:: Action item ::
From the entries below, output the line with "bralnikov zaslona" and each following line up to and including the line with "naglušne uporabnike", exactly as written.

:: Dataset entries ::
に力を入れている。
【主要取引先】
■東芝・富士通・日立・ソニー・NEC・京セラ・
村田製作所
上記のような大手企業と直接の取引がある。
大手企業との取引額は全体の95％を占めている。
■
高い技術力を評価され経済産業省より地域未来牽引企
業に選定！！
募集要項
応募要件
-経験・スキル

==

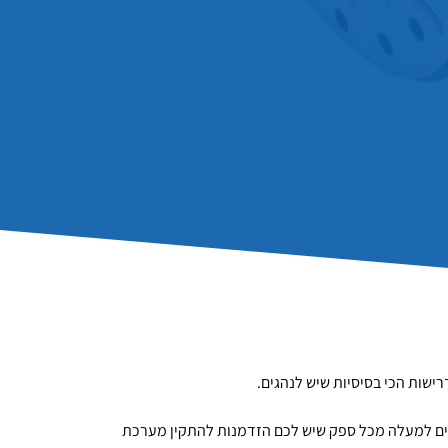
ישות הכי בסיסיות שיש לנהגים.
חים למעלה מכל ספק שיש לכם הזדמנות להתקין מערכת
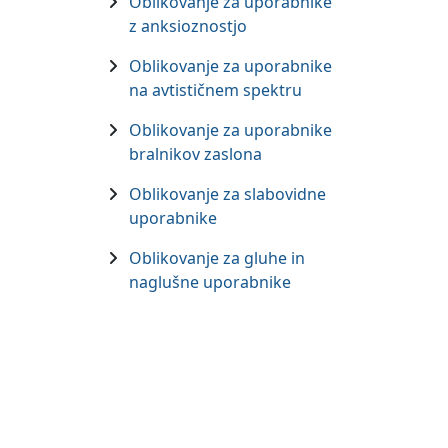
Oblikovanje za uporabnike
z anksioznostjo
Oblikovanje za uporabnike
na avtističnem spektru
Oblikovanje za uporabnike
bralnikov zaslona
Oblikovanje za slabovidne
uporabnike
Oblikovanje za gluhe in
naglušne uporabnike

:: Exercise response ::
bralnikov zaslona
Oblikovanje za slabovidne
uporabnike
Oblikovanje za gluhe in
naglušne uporabnike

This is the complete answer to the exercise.